Given records =
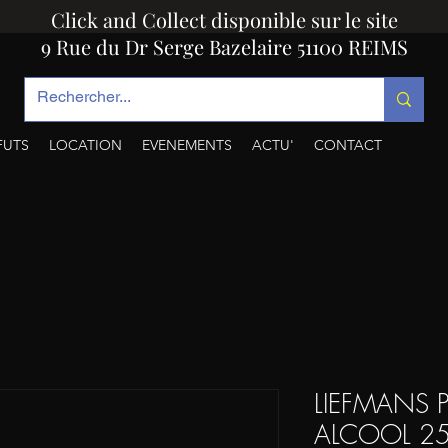
Click and Collect disponible sur le site
9 Rue du Dr Serge Bazelaire 51100 REIMS
FUTS
LOCATION
EVENEMENTS
ACTU'
CONTACT
LIEFMANS 
ALCOOL 2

About this exercise = Return, unchanged, each line from the line containing "9 Rue du Dr Serge Bazelaire 51100 REIMS" through the last line of the material.

Solution below =
9 Rue du Dr Serge Bazelaire 51100 REIMS
FUTS
LOCATION
EVENEMENTS
ACTU'
CONTACT
LIEFMANS 
ALCOOL 2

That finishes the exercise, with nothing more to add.